Exactly reproduce the lines from the top of the entries below through the line containing "sensing trends, elaborates", with both ends included.

RECORDS FOR PROCESSING:
▬▬▬▬▬▬

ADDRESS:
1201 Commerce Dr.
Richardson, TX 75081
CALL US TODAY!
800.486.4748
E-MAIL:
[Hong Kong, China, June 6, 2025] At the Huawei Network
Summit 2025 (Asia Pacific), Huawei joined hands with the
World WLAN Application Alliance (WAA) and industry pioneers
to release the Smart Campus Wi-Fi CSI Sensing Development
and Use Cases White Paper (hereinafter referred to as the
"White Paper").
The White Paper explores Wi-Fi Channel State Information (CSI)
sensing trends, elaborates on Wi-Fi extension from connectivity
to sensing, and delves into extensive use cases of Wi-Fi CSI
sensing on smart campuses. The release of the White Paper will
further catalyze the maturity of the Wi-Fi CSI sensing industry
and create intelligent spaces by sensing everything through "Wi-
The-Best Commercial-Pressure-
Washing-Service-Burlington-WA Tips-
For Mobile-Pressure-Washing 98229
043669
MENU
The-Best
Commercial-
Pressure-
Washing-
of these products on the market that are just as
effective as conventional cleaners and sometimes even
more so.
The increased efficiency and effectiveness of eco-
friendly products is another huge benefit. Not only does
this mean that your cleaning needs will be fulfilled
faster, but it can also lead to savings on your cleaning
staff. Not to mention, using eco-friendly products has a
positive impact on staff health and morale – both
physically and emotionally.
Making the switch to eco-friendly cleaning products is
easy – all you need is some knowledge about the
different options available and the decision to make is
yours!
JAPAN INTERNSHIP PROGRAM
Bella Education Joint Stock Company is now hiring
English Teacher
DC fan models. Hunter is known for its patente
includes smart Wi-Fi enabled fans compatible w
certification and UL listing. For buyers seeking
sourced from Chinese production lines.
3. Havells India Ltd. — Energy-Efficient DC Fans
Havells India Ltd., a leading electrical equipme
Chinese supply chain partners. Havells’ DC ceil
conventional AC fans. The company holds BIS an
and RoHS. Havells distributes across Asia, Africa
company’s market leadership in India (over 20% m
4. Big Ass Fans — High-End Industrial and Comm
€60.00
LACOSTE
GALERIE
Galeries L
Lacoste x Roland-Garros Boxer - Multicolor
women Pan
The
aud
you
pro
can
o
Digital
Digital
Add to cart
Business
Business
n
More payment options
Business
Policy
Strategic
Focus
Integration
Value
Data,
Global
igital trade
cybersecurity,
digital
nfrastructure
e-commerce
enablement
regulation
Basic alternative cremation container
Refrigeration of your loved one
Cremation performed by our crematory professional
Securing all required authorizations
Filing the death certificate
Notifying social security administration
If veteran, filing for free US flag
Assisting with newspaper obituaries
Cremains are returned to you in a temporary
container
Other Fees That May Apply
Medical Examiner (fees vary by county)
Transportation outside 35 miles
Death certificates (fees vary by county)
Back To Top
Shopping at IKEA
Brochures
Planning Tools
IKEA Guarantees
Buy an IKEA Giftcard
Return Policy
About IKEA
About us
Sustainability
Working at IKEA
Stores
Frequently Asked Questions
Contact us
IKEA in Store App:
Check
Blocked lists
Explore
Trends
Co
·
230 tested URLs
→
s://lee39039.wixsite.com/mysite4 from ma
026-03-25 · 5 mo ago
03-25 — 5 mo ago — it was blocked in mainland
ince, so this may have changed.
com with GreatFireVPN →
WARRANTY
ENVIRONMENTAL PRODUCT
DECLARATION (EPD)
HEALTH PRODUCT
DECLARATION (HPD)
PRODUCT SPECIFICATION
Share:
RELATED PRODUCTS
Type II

▬▬▬▬▬▬

RESPONSE:
ADDRESS:
1201 Commerce Dr.
Richardson, TX 75081
CALL US TODAY!
800.486.4748
E-MAIL:
[Hong Kong, China, June 6, 2025] At the Huawei Network
Summit 2025 (Asia Pacific), Huawei joined hands with the
World WLAN Application Alliance (WAA) and industry pioneers
to release the Smart Campus Wi-Fi CSI Sensing Development
and Use Cases White Paper (hereinafter referred to as the
"White Paper").
The White Paper explores Wi-Fi Channel State Information (CSI)
sensing trends, elaborates on Wi-Fi extension from connectivity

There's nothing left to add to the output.